### [Work to complete]
Filter the records, keeping every line that has the string "weekend".
*** Opening The input ***
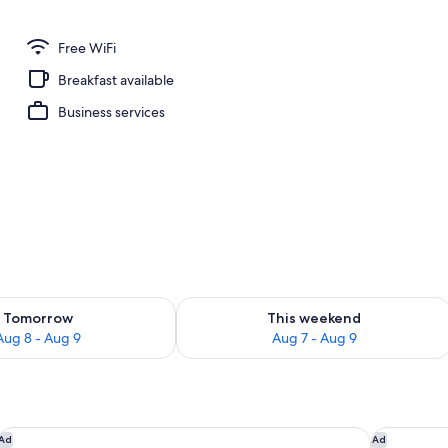
Free WiFi
Breakfast available
Business services
ility for tomorrow Aug 8 - Aug 9
Check availability for this weekend A
Tomorrow
This weekend
Aug 8 - Aug 9
Aug 7 - Aug 9
Hôtel Vacances Bleues Royal Westminster
The Maybo
Ad
Ad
*** Closing The input ***
### [Response box]
Check availability for this weekend A
This weekend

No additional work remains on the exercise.